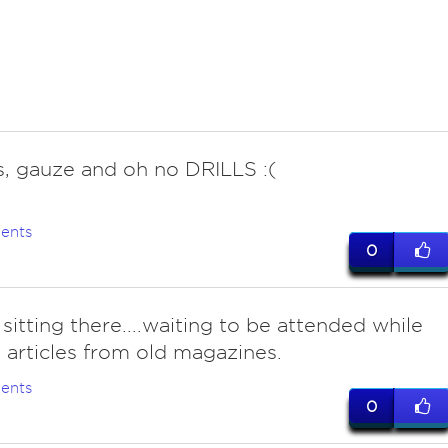
s, gauze and oh no DRILLS :(
ents
0
sitting there....waiting to be attended while
 articles from old magazines.
ents
0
---
The whole listing above is to be repeated exactly, apart from its pictures.

s, gauze and oh no DRILLS :(
ents
0
sitting there....waiting to be attended while
 articles from old magazines.
ents
0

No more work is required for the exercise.